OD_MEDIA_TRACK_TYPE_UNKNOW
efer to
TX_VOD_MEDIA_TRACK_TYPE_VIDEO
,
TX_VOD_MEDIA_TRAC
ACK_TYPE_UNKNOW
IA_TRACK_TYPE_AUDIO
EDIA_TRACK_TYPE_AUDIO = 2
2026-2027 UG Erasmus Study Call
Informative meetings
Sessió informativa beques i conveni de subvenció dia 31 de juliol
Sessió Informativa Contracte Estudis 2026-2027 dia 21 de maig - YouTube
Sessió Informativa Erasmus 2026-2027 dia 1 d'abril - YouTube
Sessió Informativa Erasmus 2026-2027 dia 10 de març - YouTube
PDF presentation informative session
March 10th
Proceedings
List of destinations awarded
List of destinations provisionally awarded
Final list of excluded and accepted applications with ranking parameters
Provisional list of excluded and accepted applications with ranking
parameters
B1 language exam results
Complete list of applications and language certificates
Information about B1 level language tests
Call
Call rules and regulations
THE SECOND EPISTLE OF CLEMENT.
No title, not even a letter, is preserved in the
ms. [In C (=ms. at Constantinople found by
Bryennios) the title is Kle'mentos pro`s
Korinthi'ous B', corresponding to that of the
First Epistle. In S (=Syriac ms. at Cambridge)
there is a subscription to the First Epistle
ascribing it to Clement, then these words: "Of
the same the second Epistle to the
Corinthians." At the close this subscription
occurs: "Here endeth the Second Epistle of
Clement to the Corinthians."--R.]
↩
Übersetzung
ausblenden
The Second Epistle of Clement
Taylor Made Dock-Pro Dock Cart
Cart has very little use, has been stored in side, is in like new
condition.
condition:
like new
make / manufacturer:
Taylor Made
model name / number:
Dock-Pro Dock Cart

--------

## What to work on
Every line from the line containing "PDF presentation informative session" through the line containing "No title, not" in the records above must be retyped exactly. Leave out the rest.

## Answer space
PDF presentation informative session
March 10th
Proceedings
List of destinations awarded
List of destinations provisionally awarded
Final list of excluded and accepted applications with ranking parameters
Provisional list of excluded and accepted applications with ranking
parameters
B1 language exam results
Complete list of applications and language certificates
Information about B1 level language tests
Call
Call rules and regulations
THE SECOND EPISTLE OF CLEMENT.
No title, not even a letter, is preserved in the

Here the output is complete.